The Other End of the Lake

The Other End of the Lake
by Dara Marquardt

I don’t remember much about my death. I don’t even think of it very often. At first, it was all I could think of, but that only lasted a little while. Now, I know that I’m dead. There’s no sense rehashing it.

What I really recall is the white. Sometimes I think about it as I watch him sleep. I think of the blinding white light and wonder if that’s where heaven comes from. There were slices of light that night, and they remain sharp, like cut stone. The white of headlights dancing off the rim of the steering wheel. The scattered diamonds of rain on the windshield. The wipers as they scrape against glass. The chrome door handle shining as I put the key in the lock. The glow of the stereo as I turned the knob.

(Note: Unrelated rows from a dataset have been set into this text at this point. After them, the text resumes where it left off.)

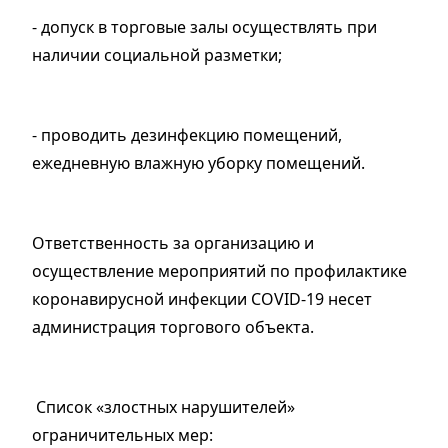
- допуск в торговые залы осуществлять при
наличии социальной разметки;
- проводить дезинфекцию помещений,
ежедневную влажную уборку помещений.
Ответственность за организацию и
осуществление мероприятий по профилактике
коронавирусной инфекции COVID-19 несет
администрация торгового объекта.
Список «злостных нарушителей»
ограничительных мер: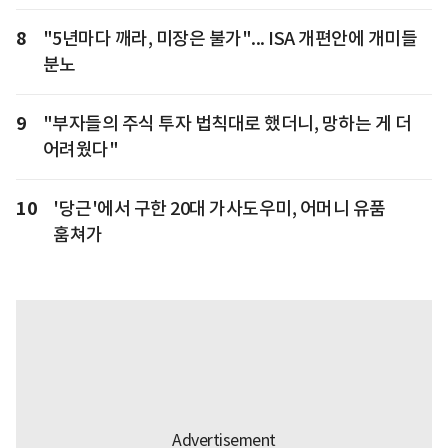
8
"5년마다 깨라, 미장은 불가"... ISA 개편안에 개미들
분노
9
"부자들의 주식 투자 법칙대로 했더니, 망하는 게 더
어려웠다"
10
'당근'에서 구한 20대 가사도우미, 어머니 유품
훔쳐가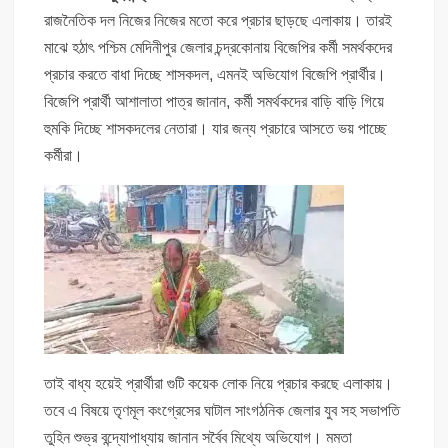
রাজনৈতিক দল নিজের নিজের মতো করে প্রচার ছাড়ছে এলাকায়। তারই
মাঝে হঠাৎ পশ্চিম মেদিনীপুর জেলার চন্দ্রকোনায় বিজেপির কর্মী সমর্থকদের
প্রচার করতে বাধা দিচ্ছে শাসকদল, এমনই অভিযোগ বিজেপি প্রার্থীর।
বিজেপি প্রার্থী আশালাতা পাত্র জানান, কর্মী সমর্থকদের বাড়ি বাড়ি গিয়ে
হুমকি দিচ্ছে শাসকদলের নেতারা। যার জন্য প্রচারে আসতে ভয় পাচ্ছে
কর্মীরা।
তাই বাধ্য হয়েই প্রার্থীরা গুটি কয়েক লোক নিয়ে প্রচার করছে এলাকায়।
তবে এ বিষয়ে তৃণমূল কংগ্রেসের ঘাটাল সাংগঠনিক জেলার যুব সহ সভাপতি
তুহিন শুভ্র বন্দ্যোপাধ্যায় জানান সর্বৈব মিথ্যে অভিযোগ। মমতা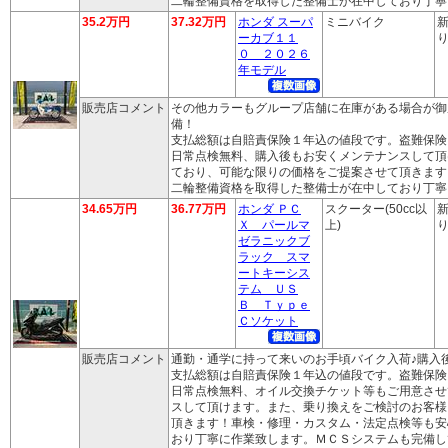
二輪整備資格を取得した整備士が在中しており丁寧
35.2万円
37.32万円
ホンダ スーパ
ミニバイク
新
ーカブ１１
り
０ ２０２６
年モデル
販売店コメント
その他カラーもグループ店舗に在庫がある場合が御
備！
支払総額は自賠責保険１年込の値段です。盗難保険
日常点検無料、購入後もお安くメンテナンスして頂
ており、可能な限りの価格をご提案させて頂きます
二輪整備資格を取得した整備士が在中しており丁寧
34.65万円
36.77万円
ホンダ ＰＣ
スクーター(50cc以
新
Ｘ パールマ
上)
り
ゼラニックブ
ラック スマ
ートキーシス
テム ＵＳ
Ｂ Ｔｙｐｅ
Ｃソケット
販売店コメント
通勤・通学に持って来いのお手頃バイク入荷♪購入
支払総額は自賠責保険１年込の値段です。盗難保険
日常点検無料、オイル交換チケット等もご用意させ
スして頂けます。また、乗り換えをご検討のお客様
頂きます！車検・修理・カスタム・法定点検等も安
おり丁寧に作業致します。ＭＣＳシステムも完備し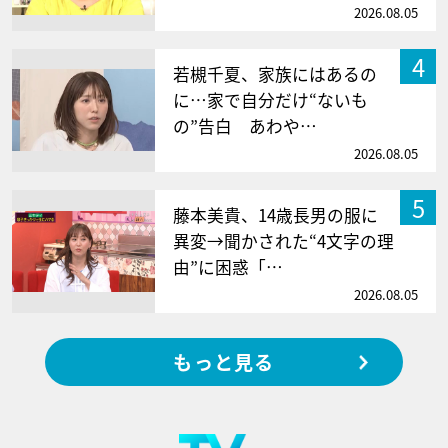
2026.08.05
4
若槻千夏、家族にはあるの
に…家で自分だけ“ないも
の”告白 あわや…
2026.08.05
5
藤本美貴、14歳長男の服に
異変→聞かされた“4文字の理
由”に困惑「…
2026.08.05
もっと見る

I remember looking at Jane. She was burning as she sat by the hospital bed. She was burning as she’d burned in a field of golden green the first time I saw her. Her mouth a clever smile, her eyes like two secrets, her skin like white honey. She was beautiful then, with her blonde hair down and tree shadows hiding the edges of her cheeks. And she was beautiful in that T-shirt she slept in, sweatpants on, our daughter on her lap.

She was beautiful when I died. I don’t think I’ll forget that.

It was hard at first, to look at things. Everything was very bright. Jane, maybe because I loved her, love her still, was the brightest. But our daughter was bright, too. I remember wanting, needing, to reach out and touch her cheek. To feel the fine strands of her brown hair. To be near her. To feel the warmth of the light burning through her.